Remember that Qatar blamed Israel "alone" for Oct. 7. Without Doha's financial backing, the attack never would have happened in the first place. And if Qatar wanted the hostages released, it could have pressured the Palestinians to do so a long time ago. Qatar perpetuated this charade to lift itself as a power broker. Its duplicitous and unctuous playing of all sides does nothing to help our national interests.

Qatar also surely realized that Oct. 7 had been a colossal blunder not just for Palestinians but for Islamists across the Middle East. Since that day, Israel has decimated Hamas, killing thousands of its soldiers and eliminating virtually its entire leadership; it has decapitated Hezbollah's fighting force, possibly allowing Lebanon's leaders to try to dislodge the Iranian proxy militia from their country; it has precipitated the fall of the Assad regime, which had been in place in Syria for over 50 years; it has likely set back Iranian's nuclear program for years, not to mention knocked out a massive number of armaments and defenses; and it eliminated top Houthi leadership, as well.

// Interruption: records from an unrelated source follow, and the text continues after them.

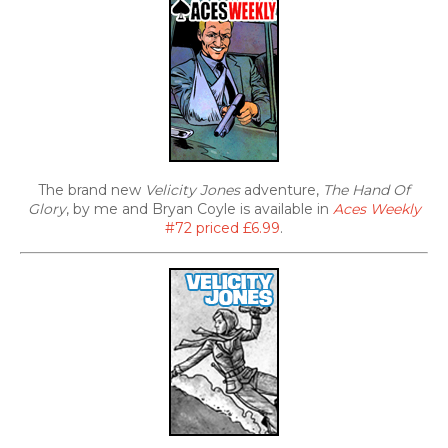
The brand new
Velicity Jones
adventure,
The Hand Of
Glory
, by me and Bryan Coyle is available in
Aces Weekly
#72 priced £6.99
.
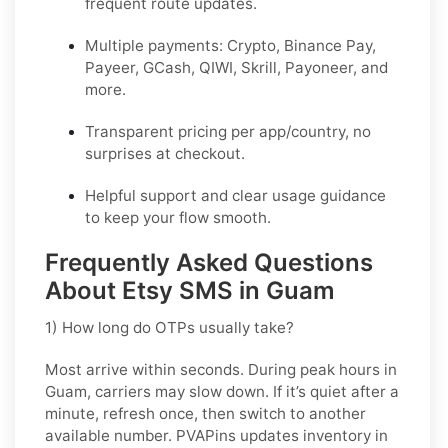
frequent route updates.
Multiple payments: Crypto, Binance Pay,
Payeer, GCash, QIWI, Skrill, Payoneer, and
more.
Transparent pricing per app/country, no
surprises at checkout.
Helpful support and clear usage guidance
to keep your flow smooth.
Frequently Asked Questions
About Etsy SMS in Guam
1) How long do OTPs usually take?
Most arrive within seconds. During peak hours in
Guam
, carriers may slow down. If it’s quiet after a
minute, refresh once, then switch to another
available number. PVAPins updates inventory in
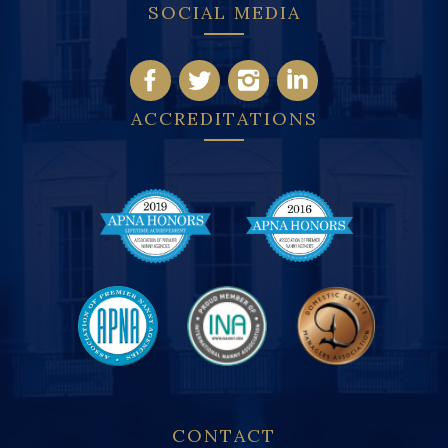
SOCIAL MEDIA
ACCREDITATIONS
CONTACT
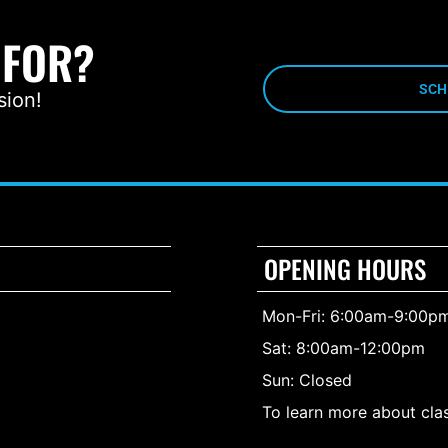
 FOR?
SCH
sion!
OPENING HOURS
Mon-Fri: 6:00am-9:00p
Sat: 8:00am-12:00pm
Sun: Closed
To learn more about clas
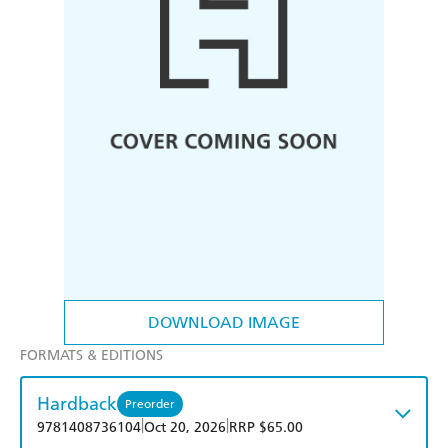
DOWNLOAD IMAGE
FORMATS & EDITIONS
Hardback
Preorder
|
|
9781408736104
Oct 20, 2026
RRP $65.00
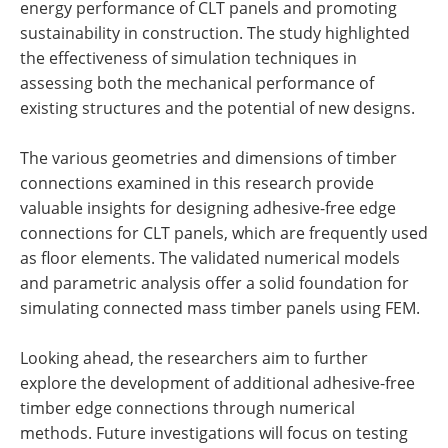
energy performance of CLT panels and promoting
sustainability in construction. The study highlighted
the effectiveness of simulation techniques in
assessing both the mechanical performance of
existing structures and the potential of new designs.
The various geometries and dimensions of timber
connections examined in this research provide
valuable insights for designing adhesive-free edge
connections for CLT panels, which are frequently used
as floor elements. The validated numerical models
and parametric analysis offer a solid foundation for
simulating connected mass timber panels using FEM.
Looking ahead, the researchers aim to further
explore the development of additional adhesive-free
timber edge connections through numerical
methods. Future investigations will focus on testing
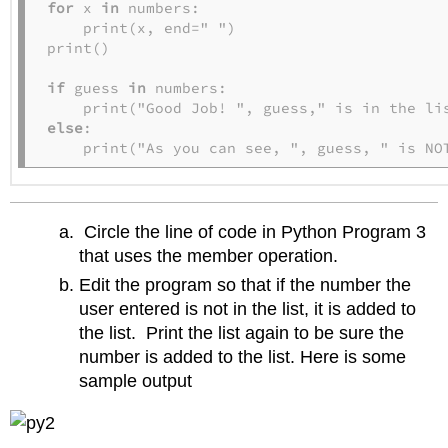
for
 x 
in
 numbers:

    print(x, end=" ")

print()

if
 guess 
in
 numbers:

else
:

    print("As you can see, ", guess, " is NO
Circle the line of code in Python Program 3
that uses the member operation.
Edit the program so that if the number the
user entered is not in the list, it is added to
the list. Print the list again to be sure the
number is added to the list. Here is some
sample output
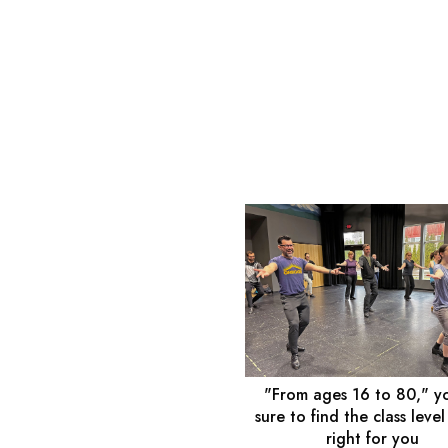
"From ages 16 to 80," y
sure to find the class level
right for you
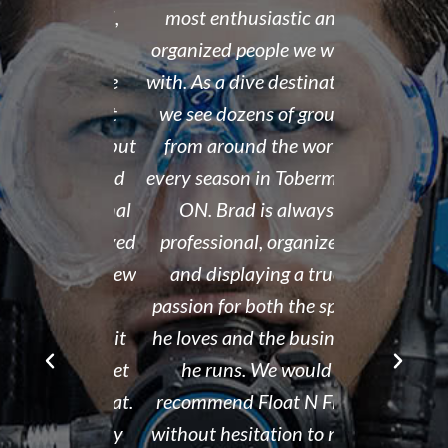
 organized,
most enthusiastic and
14 year old 
enced,
organized people we work
fantastic i
...and nice
with. As a dive destination,
took the t
y don't cut
we see dozens of groups
that all of
 training but
from around the world
and skills w
ough it. And
every season in Tobermory,
and mastere
fun. My final
ON. Brad is always
assisted in
 was delayed
professional, organized,
was kind e
tter so a few
and displaying a true
his spare m
r Brad the
passion for both the sport
after his de
e though it
he loves and the business
It is eviden
ou can't get
he runs. We would
Tammy r
d than that.
recommend Float N Flag
organized di
ing I did my
without hesitation to new
shop and c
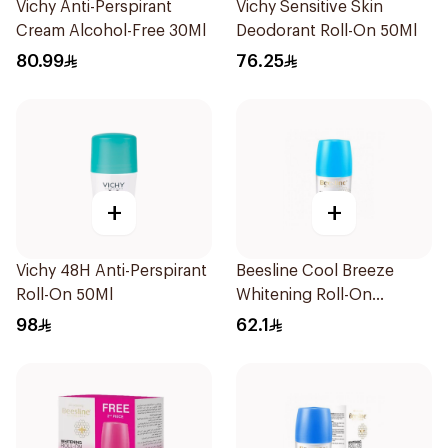
Vichy Anti-Perspirant
Vichy Sensitive Skin
Cream Alcohol-Free 30Ml
Deodorant Roll-On 50Ml
80.99
76.25
+
+
Vichy 48H Anti-Perspirant
Beesline Cool Breeze
Roll-On 50Ml
Whitening Roll-On
Deodorant 1Pieces
98
62.1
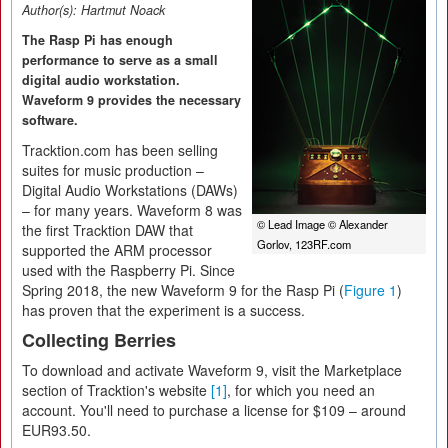
Author(s):
Hartmut Noack
The Rasp Pi has enough
performance to serve as a small
digital audio workstation.
Waveform 9 provides the necessary
software.
Tracktion.com has been selling
suites for music production –
Digital Audio Workstations (DAWs)
– for many years. Waveform 8 was
© Lead Image © Alexander
the first Tracktion DAW that
Gorlov, 123RF.com
supported the ARM processor
used with the Raspberry Pi. Since
Spring 2018, the new Waveform 9 for the Rasp Pi (
Figure 1
)
has proven that the experiment is a success.
Collecting Berries
To download and activate Waveform 9, visit the Marketplace
section of Tracktion's website
[1]
, for which you need an
account. You'll need to purchase a license for $109 – around
EUR93.50.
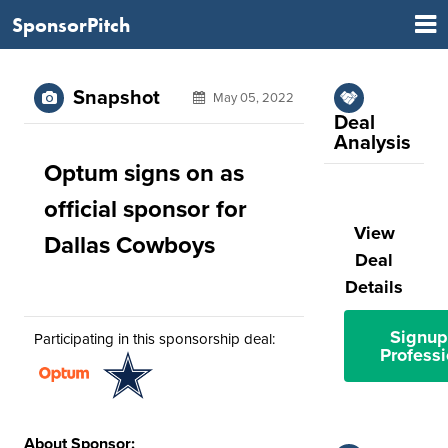
SponsorPitch
Snapshot
May 05, 2022
Deal
Analysis
Optum signs on as
official sponsor for
View
Dallas Cowboys
Deal
Details
Signup
Participating in this sponsorship deal:
Professi
About Sponsor:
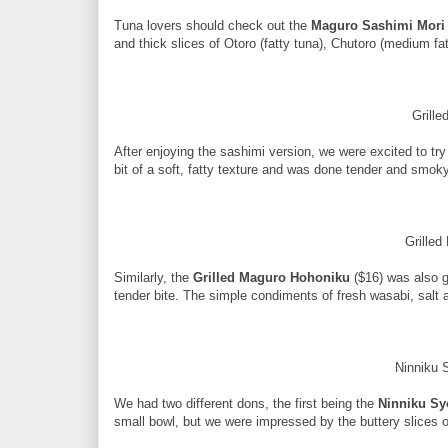
Tuna lovers should check out the
Maguro Sashimi Mori
and thick slices of Otoro (fatty tuna), Chutoro (medium f
Grill
After enjoying the sashimi version, we were excited to tr
bit of a soft, fatty texture and was done tender and smoky
Grille
Similarly, the
Grilled Maguro Hohoniku
($16) was also gr
tender bite. The simple condiments of fresh wasabi, salt a
Ninniku
We had two different dons, the first being the
Ninniku S
small bowl, but we were impressed by the buttery slices 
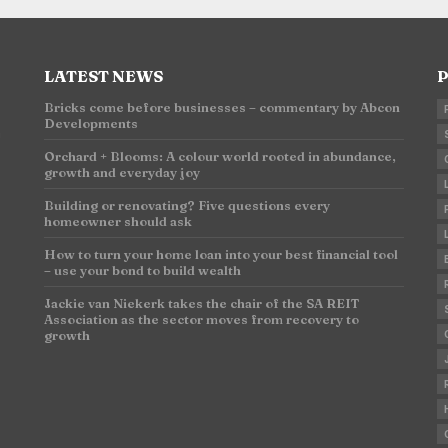
LATEST NEWS
P
Bricks come before businesses – commentary by Abcon
Developments
n
Orchard + Blooms: A colour world rooted in abundance,
growth and everyday joy
Building or renovating? Five questions every
homeowner should ask
How to turn your home loan into your best financial tool
– use your bond to build wealth
Jackie van Niekerk takes the chair of the SA REIT
Association as the sector moves from recovery to
growth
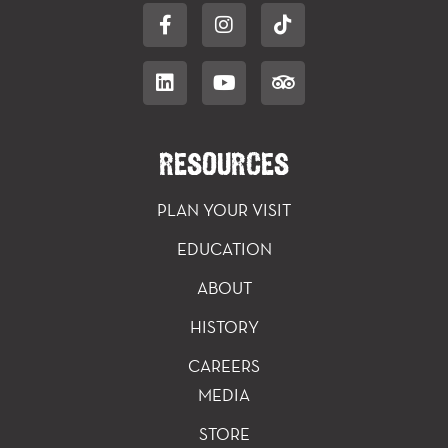
RESOURCES
PLAN YOUR VISIT
EDUCATION
ABOUT
HISTORY
CAREERS
MEDIA
STORE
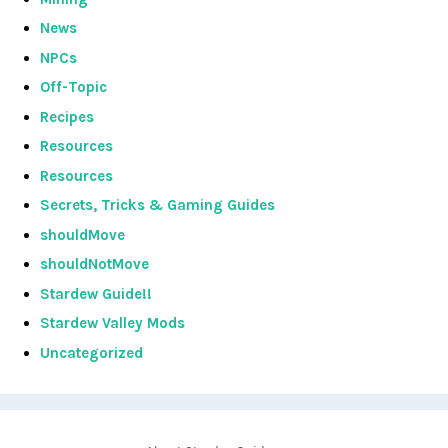
News
NPCs
Off-Topic
Recipes
Resources
Resources
Secrets, Tricks & Gaming Guides
shouldMove
shouldNotMove
Stardew Guide!!
Stardew Valley Mods
Uncategorized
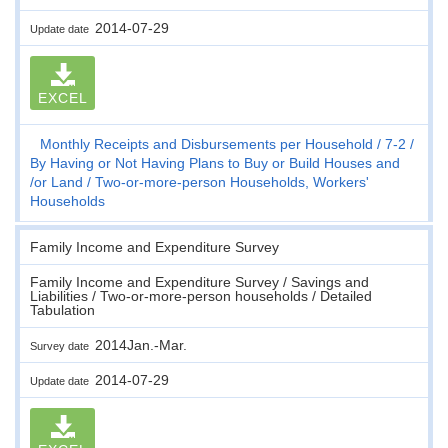
2014-07-29
Update date
EXCEL
Monthly Receipts and Disbursements per Household
7-2
By Having or Not Having Plans to Buy or Build Houses and
/or Land
Two-or-more-person Households, Workers'
Households
Family Income and Expenditure Survey
Family Income and Expenditure Survey / Savings and
Liabilities / Two-or-more-person households / Detailed
Tabulation
2014Jan.-Mar.
Survey date
2014-07-29
Update date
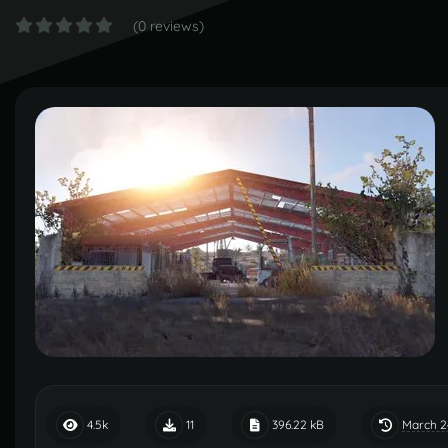
(0 reviews)
March 2
4.5k
11
396.22 kB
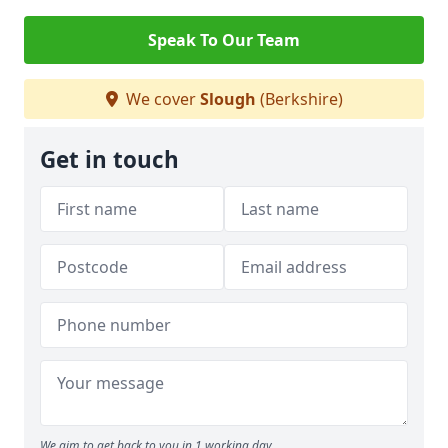
Speak To Our Team
We cover
Slough
(Berkshire)
Get in touch
We aim to get back to you in 1 working day.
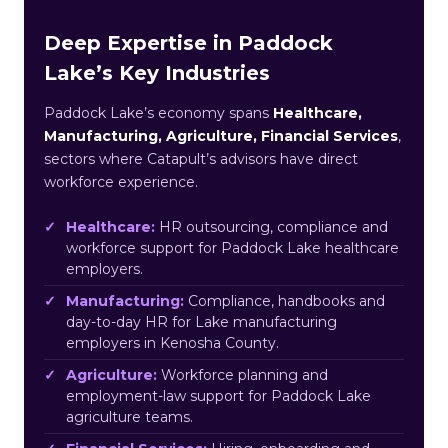
Deep Expertise in Paddock
Lake’s Key Industries
Paddock Lake’s economy spans
Healthcare,
Manufacturing, Agriculture, Financial Services
,
sectors where Catapult’s advisors have direct
workforce experience.
Healthcare:
HR outsourcing, compliance and
workforce support for Paddock Lake healthcare
employers.
Manufacturing:
Compliance, handbooks and
day-to-day HR for Lake manufacturing
employers in Kenosha County.
Agriculture:
Workforce planning and
employment-law support for Paddock Lake
agriculture teams.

It's a shame it took this long. Imagine, if you can, Mexico hosting Al Qaeda leaders in five-star Cancun resorts and giving them space for a headquarters in the year 2002. Now, if your contention is that Hamas is the legitimate governing entity of the Palestinian people, imagine Mexico hosting Imperial generals as Americans fought the Japanese in Okinawa.

The United States didn't conduct ceasefire talks with Ayman al-Zawahiri. The only reason Israel spent years in negotiations with Hamas was to attain the release of hostages. And the Jewish State was willing to make unconscionable demands to save them. It may never happen. But it was certainly never going to happen while the billionaires of Hamas conducted their operations in the safety of Qatar.

Those days are over.

David Harsanyi is a senior writer at the Washington Examiner. Harsanyi is a nationally syndicated columnist and author of five books — the most recent, "The Rise of Blue Anon," available now. His work has appeared in National Review, the Wall Street Journal, Washington Post, Reason, New York Post and numerous other publications. Follow him on X @davidharsanyi.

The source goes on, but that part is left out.